In [1]:
import pandas as pd

housing_data = pd.read_csv('./data/melb_data.csv')

y = housing_data['Price']
X = housing_data.drop(['Price'], axis = 1)


from sklearn.model_selection import train_test_split

X_train_full, X_valid_full, y_train, y_valid = train_test_split(
    X, y, train_size = 0.8, test_size = 0.2, random_state = 1
)


# dropping cols with missing values
cols_with_nones = [col_name for col_name in X_train_full.columns if X_train_full[col_name].isna().any()]
X_train_full.drop(cols_with_nones, axis = 1, inplace = True)
X_valid_full.drop(cols_with_nones, axis = 1, inplace = True)

In [2]:
# let's only select categorical columns with low cardinality (convenient)
low_card_cols = [col_name for col_name in X_train_full.columns
                 if  X_train_full[col_name].nunique() < 10
                 and X_train_full[col_name].dtype == 'object']

In [3]:
# and select numerical columns
numerical_cols = [col_name for col_name in X_train_full.columns
                  if X_train_full[col_name].dtype in ['int64', 'float64']]

In [4]:
selected_predictive_features = low_card_cols + numerical_cols

X_train = X_train_full[selected_predictive_features].copy()
X_valid = X_valid_full[selected_predictive_features].copy()

In [5]:
X_train.head()

Unnamed: 0,Type,Method,Regionname,Rooms,Distance,Postcode,Bedroom2,Bathroom,Landsize,Lattitude,Longtitude,Propertycount
1041,h,S,Southern Metropolitan,3,11.2,3186.0,3.0,1.0,366.0,-37.9038,145.0001,10579.0
1989,h,S,Northern Metropolitan,3,7.8,3058.0,3.0,1.0,238.0,-37.7539,144.9612,11204.0
10157,h,S,Northern Metropolitan,3,5.2,3056.0,3.0,1.0,439.0,-37.77047,144.97005,11918.0
1711,u,S,Southern Metropolitan,2,11.4,3163.0,2.0,1.0,0.0,-37.8863,145.066,7822.0
11565,h,S,Western Metropolitan,4,11.0,3018.0,4.0,2.0,615.0,-37.87057,144.83623,5301.0


In [6]:
s = (X_train.dtypes == 'object')

categorical_features = list(s[s].index)
categorical_features

['Type', 'Method', 'Regionname']

In [7]:
from sklearn.ensemble import RandomForestRegressor
from sklearn.metrics import mean_absolute_error

def rate_dataset(X_train, X_valid, y_train, y_valid):
    model = RandomForestRegressor(n_estimators = 100, random_state = 0)
    model.fit(X_train, y_train)
    
    predictions = model.predict(X_valid)
    mae = mean_absolute_error(y_valid, predictions)
    
    return mae

In [8]:
# Drop categorical variables

X_train_drop_cat = X_train.select_dtypes(exclude = ['object'])
X_valid_drop_cat = X_valid.select_dtypes(exclude = ['object'])
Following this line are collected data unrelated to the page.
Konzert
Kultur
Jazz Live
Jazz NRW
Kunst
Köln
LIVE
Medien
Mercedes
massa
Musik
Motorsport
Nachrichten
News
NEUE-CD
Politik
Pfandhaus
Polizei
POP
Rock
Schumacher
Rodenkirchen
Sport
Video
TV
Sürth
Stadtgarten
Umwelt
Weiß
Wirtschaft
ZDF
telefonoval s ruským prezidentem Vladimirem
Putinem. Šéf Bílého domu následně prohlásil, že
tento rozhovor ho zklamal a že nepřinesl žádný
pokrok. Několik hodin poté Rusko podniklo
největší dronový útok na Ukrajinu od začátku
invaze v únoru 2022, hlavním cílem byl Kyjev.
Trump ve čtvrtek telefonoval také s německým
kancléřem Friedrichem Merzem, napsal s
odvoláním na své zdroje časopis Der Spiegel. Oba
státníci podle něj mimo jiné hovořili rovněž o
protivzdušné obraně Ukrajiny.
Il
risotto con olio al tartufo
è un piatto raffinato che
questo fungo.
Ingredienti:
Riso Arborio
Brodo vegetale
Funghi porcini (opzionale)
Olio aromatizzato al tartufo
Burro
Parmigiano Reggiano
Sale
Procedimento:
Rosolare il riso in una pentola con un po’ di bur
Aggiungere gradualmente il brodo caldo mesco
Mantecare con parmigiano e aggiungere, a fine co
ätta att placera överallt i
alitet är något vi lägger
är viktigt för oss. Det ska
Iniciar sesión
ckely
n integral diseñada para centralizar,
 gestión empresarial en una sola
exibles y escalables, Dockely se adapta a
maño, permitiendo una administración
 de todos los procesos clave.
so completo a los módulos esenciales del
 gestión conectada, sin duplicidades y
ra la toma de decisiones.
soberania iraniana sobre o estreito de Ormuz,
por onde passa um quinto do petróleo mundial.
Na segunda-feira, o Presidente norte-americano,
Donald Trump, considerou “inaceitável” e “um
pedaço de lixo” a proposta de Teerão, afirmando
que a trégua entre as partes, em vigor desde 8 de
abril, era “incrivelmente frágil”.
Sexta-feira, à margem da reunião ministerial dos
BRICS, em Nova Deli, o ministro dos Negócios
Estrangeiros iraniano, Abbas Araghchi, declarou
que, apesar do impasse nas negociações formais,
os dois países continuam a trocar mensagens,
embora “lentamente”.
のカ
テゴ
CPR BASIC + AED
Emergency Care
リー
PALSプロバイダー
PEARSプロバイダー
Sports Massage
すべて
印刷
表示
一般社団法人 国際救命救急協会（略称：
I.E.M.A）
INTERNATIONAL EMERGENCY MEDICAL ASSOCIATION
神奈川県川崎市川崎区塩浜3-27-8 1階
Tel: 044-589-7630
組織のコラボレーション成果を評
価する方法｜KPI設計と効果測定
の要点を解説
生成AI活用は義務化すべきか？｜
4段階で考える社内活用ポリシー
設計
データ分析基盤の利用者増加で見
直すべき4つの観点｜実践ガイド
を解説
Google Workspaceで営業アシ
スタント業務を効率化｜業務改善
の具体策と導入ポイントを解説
print("MAE when dropping categorical variables:", end = ' ')
print(
    round(rate_dataset(
        X_train_drop_cat, X_valid_drop_cat, y_train, y_valid
    ), 0)
)

MAE when dropping categorical variables: 176938.0


In [9]:
# use an Ordinal Encoder

from sklearn.preprocessing import OrdinalEncoder


X_train_ordinal = X_train.copy()
X_valid_ordinal = X_valid.copy()

ordinal_encoder = OrdinalEncoder()
X_train_ordinal.loc[:, categorical_features] = ordinal_encoder.fit_transform(X_train[categorical_features])
X_valid_ordinal.loc[:, categorical_features] = ordinal_encoder.transform(X_valid[categorical_features])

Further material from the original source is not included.